After excision of BCC, proper wound care is essential to minimize infection, promote healing, and optimize scarring. Patients should keep the wound clean and dry for 24-48 hours, then gently clean with soap and water. Sutures are typically removed in 5-14 days depending on the surgical site. Sun protection is crucial to prevent recurrence and new primary lesions. Patients should use a broad-spectrum sunscreen with SPF 30+ daily and wear protective clothing.

Follow-up schedules vary based on risk stratification. For low-risk BCCs with clear margins, total body skin examinations every 6-12 months are sufficient. High-risk patients, such as those with recurrent disease, aggressive histology, or immunosuppression, may require more frequent monitoring. Patient education on self-examination and early warning signs of recurrence is vital.

Conclusion

BCC excision remains a highly effective treatment modality, offering excellent cure rates when appropriate margins are utilized. Understanding the interplay between tumor characteristics, margin selection, and CPT coding is essential for healthcare providers. By adhering to guideline-based margins and accurate documentation, clinicians can optimize outcomes and ensure appropriate reimbursement. Patients benefit from a tailored approach that balances efficacy with cosmesis. For complex or high-risk tumors, referral to a specialist trained in Mohs surgery or advanced reconstruction is recommended.

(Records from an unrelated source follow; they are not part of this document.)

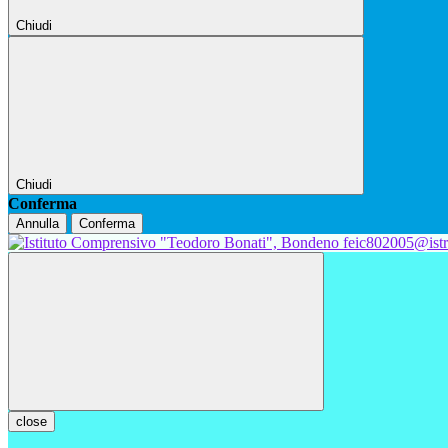
Chiudi
Chiudi
Conferma
Annulla
Conferma
feic802005@istr
close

The landscape of BCC removal continues to evolve with advancements in imaging, molecular profiling, and non-surgical modalities. However, surgical excision with margin assessment remains the cornerstone of definitive treatment. By staying informed on best practices and coding updates, practitioners can deliver high-quality care while navigating the administrative aspects of skin cancer management.